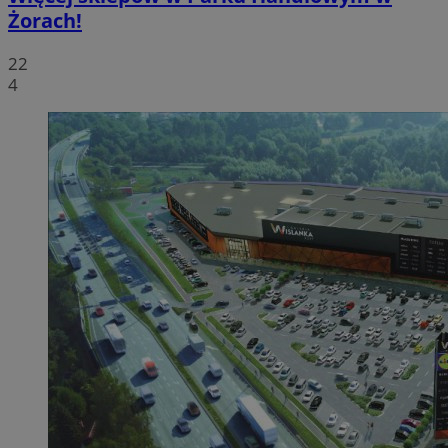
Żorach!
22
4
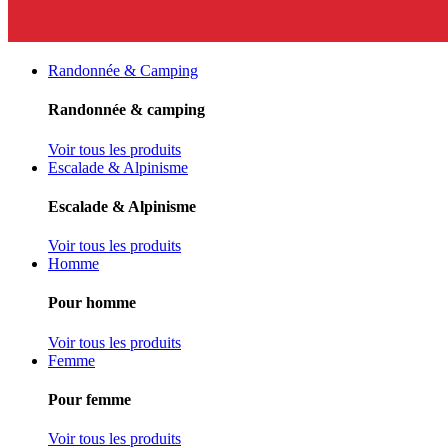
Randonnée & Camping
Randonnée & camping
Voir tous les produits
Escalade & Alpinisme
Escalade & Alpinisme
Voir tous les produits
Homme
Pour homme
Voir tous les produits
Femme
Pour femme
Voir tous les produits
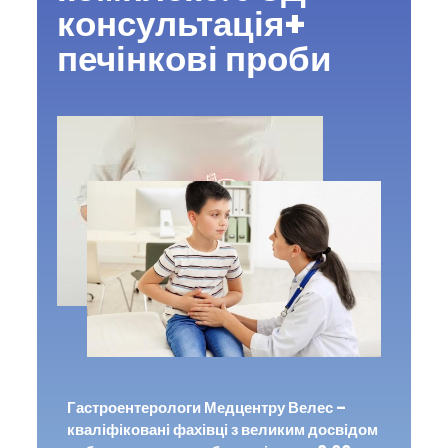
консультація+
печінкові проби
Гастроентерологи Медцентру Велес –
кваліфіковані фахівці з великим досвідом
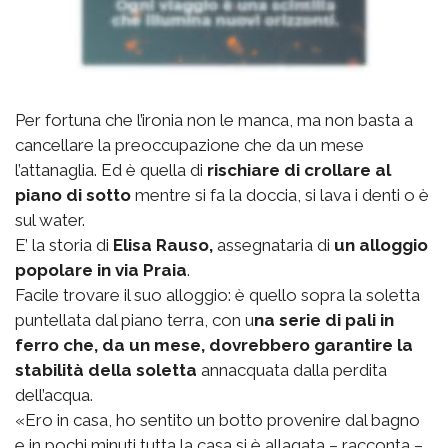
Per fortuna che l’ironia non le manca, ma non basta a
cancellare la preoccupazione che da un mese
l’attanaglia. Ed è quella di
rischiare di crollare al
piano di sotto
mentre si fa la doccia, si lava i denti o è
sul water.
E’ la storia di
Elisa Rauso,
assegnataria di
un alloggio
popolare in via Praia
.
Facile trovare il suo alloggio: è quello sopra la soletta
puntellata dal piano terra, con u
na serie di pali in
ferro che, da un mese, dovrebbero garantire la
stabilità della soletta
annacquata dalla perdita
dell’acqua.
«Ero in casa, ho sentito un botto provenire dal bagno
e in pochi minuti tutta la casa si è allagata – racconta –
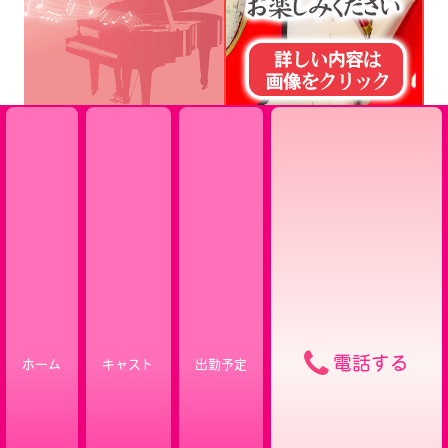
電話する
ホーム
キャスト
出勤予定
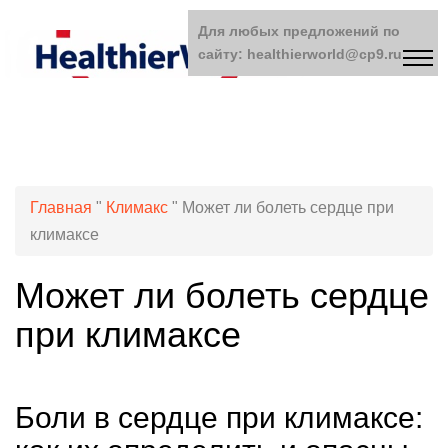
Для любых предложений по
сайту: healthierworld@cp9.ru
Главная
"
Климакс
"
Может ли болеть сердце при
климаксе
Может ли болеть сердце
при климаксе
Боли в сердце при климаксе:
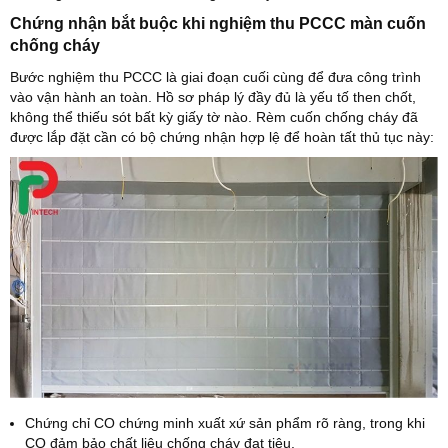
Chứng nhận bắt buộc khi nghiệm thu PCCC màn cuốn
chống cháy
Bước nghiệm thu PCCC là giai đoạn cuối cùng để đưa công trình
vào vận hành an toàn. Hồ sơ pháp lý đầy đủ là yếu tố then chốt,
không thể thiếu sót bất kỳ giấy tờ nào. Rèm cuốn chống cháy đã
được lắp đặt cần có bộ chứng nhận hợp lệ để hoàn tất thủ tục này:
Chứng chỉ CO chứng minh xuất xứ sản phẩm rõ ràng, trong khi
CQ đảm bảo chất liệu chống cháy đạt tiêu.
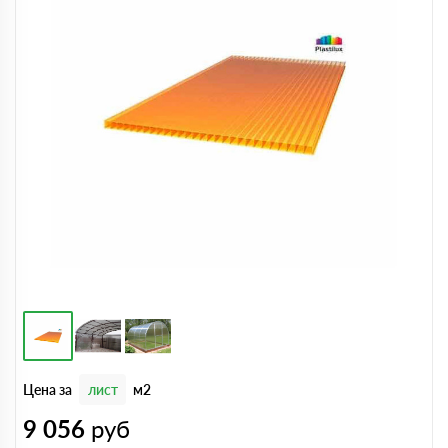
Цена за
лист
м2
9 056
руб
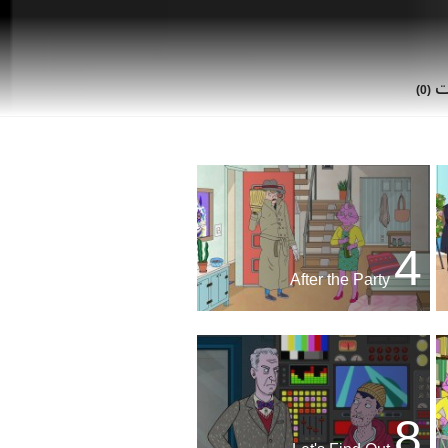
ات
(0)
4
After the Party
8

• **Your assignment**:
Return word for word the lines above from the line with "piano di sotto" to the line with "dell’acqua.", including both and leaving out all others.

• **Task response**:
piano di sotto
mentre si fa la doccia, si lava i denti o è
sul water.
E’ la storia di
Elisa Rauso,
assegnataria di
un alloggio
popolare in via Praia
.
Facile trovare il suo alloggio: è quello sopra la soletta
puntellata dal piano terra, con u
na serie di pali in
ferro che, da un mese, dovrebbero garantire la
stabilità della soletta
annacquata dalla perdita
dell’acqua.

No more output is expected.